Look for the word "SITTING" in the data below, and copy every line that holds it.

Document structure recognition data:

....

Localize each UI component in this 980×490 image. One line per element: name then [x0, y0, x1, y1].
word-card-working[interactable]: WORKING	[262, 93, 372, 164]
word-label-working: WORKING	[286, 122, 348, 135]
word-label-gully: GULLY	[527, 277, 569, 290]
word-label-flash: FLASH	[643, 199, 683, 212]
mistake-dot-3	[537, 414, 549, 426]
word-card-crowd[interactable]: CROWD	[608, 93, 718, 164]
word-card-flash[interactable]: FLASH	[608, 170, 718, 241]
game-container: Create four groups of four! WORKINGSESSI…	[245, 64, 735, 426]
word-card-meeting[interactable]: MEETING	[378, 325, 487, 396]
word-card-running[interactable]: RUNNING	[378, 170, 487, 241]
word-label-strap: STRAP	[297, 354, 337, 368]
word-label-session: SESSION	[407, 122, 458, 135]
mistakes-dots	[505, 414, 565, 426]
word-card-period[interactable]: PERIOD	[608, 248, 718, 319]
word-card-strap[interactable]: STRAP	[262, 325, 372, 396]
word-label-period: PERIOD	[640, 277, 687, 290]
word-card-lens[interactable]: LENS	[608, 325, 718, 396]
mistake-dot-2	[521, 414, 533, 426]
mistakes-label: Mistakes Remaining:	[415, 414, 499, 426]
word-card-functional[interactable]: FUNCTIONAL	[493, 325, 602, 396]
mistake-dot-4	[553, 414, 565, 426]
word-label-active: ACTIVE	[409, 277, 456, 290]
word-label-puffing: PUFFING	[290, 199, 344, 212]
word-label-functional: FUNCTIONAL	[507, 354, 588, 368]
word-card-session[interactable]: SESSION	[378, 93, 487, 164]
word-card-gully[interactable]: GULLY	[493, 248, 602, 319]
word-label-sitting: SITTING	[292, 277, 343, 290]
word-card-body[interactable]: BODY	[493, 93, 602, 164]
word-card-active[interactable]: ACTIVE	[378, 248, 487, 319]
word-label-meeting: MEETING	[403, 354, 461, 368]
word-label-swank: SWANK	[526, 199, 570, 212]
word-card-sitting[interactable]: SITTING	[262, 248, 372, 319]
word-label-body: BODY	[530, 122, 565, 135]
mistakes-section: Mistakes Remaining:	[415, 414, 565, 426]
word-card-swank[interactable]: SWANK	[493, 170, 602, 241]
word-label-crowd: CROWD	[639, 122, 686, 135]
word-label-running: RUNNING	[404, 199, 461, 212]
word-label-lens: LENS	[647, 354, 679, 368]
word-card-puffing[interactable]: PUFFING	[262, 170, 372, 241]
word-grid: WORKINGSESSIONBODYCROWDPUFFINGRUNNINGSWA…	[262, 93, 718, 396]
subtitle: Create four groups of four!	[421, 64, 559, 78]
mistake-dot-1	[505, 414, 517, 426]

....

_Solution to this task:_
word-label-sitting: SITTING	[292, 277, 343, 290]
word-card-sitting[interactable]: SITTING	[262, 248, 372, 319]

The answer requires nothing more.